«J'ai vraiment eu chaud. Quand j'ai vu que la bastaque ne répondait plus, mon coeur s'est emballé. Dans ces cas-là, tu réagis sans réfléchir, tu vas voir la gueule du mât, tu constates qu'il fait un S, mais ce n'est qu'une fois que la réparation première est effectuée que tu réalises que tu as frôlé la catastrophe. L'adrénaline s'en va et tu as les jambes coupées. Je me suis alors assis et j'ai bu un café.

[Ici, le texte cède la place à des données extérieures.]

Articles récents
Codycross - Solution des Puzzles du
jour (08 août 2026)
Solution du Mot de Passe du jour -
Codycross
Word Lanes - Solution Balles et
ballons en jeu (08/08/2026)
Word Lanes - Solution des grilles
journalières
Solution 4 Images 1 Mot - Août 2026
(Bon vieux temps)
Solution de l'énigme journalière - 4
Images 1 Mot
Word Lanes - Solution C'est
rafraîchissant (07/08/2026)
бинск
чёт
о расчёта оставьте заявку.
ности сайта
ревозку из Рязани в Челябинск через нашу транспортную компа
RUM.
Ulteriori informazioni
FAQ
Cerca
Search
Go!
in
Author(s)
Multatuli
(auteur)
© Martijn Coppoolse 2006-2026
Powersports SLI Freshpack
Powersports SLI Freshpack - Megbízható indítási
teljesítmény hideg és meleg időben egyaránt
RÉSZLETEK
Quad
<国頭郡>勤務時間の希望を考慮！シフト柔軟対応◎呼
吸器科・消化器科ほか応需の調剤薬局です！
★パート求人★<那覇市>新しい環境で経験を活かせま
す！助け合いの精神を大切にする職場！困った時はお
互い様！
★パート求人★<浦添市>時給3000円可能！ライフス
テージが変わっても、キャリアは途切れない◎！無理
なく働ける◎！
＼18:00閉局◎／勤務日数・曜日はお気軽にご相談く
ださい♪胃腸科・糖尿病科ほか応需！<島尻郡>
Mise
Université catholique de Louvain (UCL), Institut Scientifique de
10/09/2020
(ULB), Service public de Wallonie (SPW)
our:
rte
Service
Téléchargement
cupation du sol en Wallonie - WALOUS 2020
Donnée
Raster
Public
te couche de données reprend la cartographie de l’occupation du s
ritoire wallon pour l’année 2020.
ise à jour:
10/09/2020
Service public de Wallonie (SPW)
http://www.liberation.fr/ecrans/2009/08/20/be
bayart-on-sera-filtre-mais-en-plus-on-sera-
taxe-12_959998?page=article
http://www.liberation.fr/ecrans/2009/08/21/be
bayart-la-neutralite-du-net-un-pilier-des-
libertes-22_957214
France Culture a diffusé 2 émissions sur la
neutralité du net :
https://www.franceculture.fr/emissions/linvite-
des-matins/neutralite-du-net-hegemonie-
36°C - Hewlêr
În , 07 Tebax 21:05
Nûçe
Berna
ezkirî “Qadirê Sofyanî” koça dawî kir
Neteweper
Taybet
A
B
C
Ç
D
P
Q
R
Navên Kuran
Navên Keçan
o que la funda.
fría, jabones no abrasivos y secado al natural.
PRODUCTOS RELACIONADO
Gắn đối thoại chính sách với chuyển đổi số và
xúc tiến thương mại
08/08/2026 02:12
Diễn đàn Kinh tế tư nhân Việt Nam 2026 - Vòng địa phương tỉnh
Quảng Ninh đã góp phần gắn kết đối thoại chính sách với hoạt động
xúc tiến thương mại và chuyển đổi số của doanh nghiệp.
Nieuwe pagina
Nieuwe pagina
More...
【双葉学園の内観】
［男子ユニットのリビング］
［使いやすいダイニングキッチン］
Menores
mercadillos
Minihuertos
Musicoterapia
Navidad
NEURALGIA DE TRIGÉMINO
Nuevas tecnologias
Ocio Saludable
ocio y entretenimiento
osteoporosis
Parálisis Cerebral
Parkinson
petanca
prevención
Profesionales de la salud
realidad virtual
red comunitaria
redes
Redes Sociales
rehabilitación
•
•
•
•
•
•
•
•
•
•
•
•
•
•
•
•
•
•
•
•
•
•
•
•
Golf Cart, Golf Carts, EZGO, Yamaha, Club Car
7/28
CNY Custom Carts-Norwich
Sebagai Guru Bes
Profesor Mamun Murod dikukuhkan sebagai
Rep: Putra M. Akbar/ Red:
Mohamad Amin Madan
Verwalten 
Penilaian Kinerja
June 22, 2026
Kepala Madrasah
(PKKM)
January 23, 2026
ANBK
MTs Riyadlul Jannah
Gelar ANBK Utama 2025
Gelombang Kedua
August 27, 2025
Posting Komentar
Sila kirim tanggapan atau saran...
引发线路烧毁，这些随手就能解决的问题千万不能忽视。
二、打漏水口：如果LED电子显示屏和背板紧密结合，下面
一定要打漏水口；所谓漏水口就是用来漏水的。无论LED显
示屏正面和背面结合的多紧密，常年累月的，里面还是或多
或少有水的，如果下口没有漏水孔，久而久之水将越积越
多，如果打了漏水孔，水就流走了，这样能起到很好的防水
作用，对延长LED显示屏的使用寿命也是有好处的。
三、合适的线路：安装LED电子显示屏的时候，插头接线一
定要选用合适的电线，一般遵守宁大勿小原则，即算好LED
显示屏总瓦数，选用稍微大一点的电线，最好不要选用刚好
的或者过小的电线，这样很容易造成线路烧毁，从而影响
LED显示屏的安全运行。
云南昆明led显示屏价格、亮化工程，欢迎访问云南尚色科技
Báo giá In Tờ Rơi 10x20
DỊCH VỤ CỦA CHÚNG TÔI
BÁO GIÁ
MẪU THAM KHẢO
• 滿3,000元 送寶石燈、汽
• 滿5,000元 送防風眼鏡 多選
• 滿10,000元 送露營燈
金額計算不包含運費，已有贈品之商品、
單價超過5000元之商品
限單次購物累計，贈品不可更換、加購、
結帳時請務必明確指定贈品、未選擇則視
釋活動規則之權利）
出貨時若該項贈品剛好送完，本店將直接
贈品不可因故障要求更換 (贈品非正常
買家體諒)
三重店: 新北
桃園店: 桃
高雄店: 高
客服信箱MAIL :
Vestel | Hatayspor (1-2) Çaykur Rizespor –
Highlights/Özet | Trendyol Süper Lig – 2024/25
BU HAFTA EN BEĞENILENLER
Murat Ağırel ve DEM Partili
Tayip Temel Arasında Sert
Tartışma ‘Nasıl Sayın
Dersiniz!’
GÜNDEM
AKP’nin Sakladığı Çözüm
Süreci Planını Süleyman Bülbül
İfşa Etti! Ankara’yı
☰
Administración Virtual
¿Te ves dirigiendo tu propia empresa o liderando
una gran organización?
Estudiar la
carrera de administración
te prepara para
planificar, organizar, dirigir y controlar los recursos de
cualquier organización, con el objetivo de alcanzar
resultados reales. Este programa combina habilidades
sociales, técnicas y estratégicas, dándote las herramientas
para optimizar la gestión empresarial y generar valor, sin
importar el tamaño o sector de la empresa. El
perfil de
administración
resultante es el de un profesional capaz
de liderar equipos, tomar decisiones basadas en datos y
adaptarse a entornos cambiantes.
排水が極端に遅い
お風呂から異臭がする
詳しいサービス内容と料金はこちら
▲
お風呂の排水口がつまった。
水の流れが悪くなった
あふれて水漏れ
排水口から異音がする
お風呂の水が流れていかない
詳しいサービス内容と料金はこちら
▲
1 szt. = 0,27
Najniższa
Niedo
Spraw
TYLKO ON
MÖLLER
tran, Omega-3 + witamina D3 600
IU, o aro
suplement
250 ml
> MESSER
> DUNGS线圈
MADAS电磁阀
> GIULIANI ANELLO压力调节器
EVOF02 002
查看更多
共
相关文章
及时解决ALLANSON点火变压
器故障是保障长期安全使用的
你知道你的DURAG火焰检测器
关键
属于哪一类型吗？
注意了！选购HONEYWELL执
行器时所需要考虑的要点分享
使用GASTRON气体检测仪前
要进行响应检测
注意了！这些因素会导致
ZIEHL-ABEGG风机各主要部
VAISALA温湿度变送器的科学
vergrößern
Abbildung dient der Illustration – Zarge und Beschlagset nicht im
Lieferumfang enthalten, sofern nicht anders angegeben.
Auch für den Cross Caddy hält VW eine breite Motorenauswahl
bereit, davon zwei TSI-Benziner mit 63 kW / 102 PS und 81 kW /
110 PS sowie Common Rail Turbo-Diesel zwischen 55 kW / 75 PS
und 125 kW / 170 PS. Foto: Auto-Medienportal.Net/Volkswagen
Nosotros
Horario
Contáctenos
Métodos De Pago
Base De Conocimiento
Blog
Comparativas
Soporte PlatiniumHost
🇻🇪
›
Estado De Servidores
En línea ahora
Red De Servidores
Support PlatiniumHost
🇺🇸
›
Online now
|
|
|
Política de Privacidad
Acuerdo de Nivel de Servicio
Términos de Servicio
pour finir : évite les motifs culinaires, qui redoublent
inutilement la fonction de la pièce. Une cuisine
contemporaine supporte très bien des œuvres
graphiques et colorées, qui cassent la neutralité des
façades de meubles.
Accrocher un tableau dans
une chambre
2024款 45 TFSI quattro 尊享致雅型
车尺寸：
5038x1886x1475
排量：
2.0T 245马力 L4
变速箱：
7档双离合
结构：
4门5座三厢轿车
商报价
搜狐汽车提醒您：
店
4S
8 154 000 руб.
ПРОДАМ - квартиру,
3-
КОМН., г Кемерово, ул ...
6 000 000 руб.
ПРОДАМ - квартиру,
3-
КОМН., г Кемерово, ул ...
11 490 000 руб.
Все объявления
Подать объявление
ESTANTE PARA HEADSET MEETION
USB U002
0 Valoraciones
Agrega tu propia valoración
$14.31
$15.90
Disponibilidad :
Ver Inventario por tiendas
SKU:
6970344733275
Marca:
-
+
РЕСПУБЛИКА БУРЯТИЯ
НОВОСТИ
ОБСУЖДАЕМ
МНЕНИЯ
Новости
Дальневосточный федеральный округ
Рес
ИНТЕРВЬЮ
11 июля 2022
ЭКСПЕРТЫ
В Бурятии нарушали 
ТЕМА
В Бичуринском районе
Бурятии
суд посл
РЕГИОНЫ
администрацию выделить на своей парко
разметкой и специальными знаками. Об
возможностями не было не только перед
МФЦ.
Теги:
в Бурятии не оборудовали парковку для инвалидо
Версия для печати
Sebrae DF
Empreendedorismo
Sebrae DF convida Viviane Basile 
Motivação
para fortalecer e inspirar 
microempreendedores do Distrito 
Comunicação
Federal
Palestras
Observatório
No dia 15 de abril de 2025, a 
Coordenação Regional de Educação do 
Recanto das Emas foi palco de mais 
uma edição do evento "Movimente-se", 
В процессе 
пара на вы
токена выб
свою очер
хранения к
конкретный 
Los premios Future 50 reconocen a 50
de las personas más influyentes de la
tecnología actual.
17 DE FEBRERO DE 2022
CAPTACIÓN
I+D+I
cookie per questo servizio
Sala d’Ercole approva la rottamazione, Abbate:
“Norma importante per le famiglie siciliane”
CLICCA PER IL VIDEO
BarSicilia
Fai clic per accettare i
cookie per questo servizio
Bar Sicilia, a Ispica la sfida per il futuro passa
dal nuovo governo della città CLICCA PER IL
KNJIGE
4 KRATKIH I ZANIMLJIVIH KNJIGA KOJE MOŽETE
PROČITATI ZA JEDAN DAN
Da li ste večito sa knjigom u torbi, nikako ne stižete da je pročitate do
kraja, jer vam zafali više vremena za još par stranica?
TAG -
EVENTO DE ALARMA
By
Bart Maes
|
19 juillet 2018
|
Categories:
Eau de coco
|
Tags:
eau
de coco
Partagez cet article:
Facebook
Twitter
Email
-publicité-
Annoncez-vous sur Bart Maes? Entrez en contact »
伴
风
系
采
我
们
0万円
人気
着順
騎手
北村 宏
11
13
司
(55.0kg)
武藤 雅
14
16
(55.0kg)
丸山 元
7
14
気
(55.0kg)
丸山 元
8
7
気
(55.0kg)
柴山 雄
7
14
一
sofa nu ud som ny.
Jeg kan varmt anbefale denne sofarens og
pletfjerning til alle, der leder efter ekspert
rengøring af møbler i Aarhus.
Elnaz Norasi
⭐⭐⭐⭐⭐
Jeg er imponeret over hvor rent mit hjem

Je sais que j'ai une épée de damoclès avec ces bastaques qui peuvent me faire démâter. Mais pour l'instant, mon bricolage tient le choc. Je l'examine régulièrement. Par mesure de sécurité, je me sers moins des bastaques (ndrl: haubans mobiles retenant le mât sur l'arrière du bateau, qui se sont cassés). Du coup, l'étai (ndlr: câble retenant le mât à l'avant) est moins tendu et le foc (ndlr: petite voile d'avant) moins bien réglé. Quant à mes problèmes de plomberie, eux, ils ne sont pas encore résolus. Les tuyaux du système de ballast (ndlr: réservoir étanche d'eau de mer servant de lest que l'on vide et remplit à chaque virement de bord) ont commencé à bouger et à se distendre, peut-être en raison du froid et du chaud. Toujours est-il qu'il y a des fuites et qu'au lieu de remplir les ballasts, ça innonde l'intérieur du bateau. J'ai terminé la réparation du ballast qui est actuellement au vent, mais si je dois virer de bord, ce sera problématique. J'attends que ça se calme un peu pour stratifier les tuyaux de l'autre côté.

Tout cela ne m'empêche pas de continuer à régater avec Sébastien Josse. Il m'a logiquement pris un peu de milles, mais je garde espoir de le rattraper à nouveau. Il a de gros problèmes aussi (ndlr: n'a plus d'électricité, vite de ses panneaux solaires et d'une éolienne qui ne fonctionne qu'au près; bout devant – qui permet de mettre le gennaker, équivalent du spi – cassé depuis une collision avec un iceberg) et cela peut devenir difficile pour lui dans l'Atlantique Nord. S'il n'y a pas de soleil ou qu'il doit naviguer au portant (ndlr: vent arrière ou de travers), il pourrait ne pas pouvoir utiliser son pilote automatique, très gourmand en électricité. Nous sommes un peu les canards boiteux, mais devant ils ont sûrement aussi des problèmes liés à l'usure du bateau, mais à l'exception de Mike Golding, ils n'en parlent pas. Les Bretons de Port-la-Forêt (ndlr: lieu dans le Finistère où se trouve un important centre d'entraînement à la course au large et dont sont issus Vincent Riou et Jean le Cam) cultivent la langue de bois.

La régate avec Sébastien est stimulante. On se parle deux fois par jour et on se raconte nos petits soucis. Chacun attend les classements et la position de l'autre avec anxiété. On va se battre jusqu'au bout pour la quatrième place.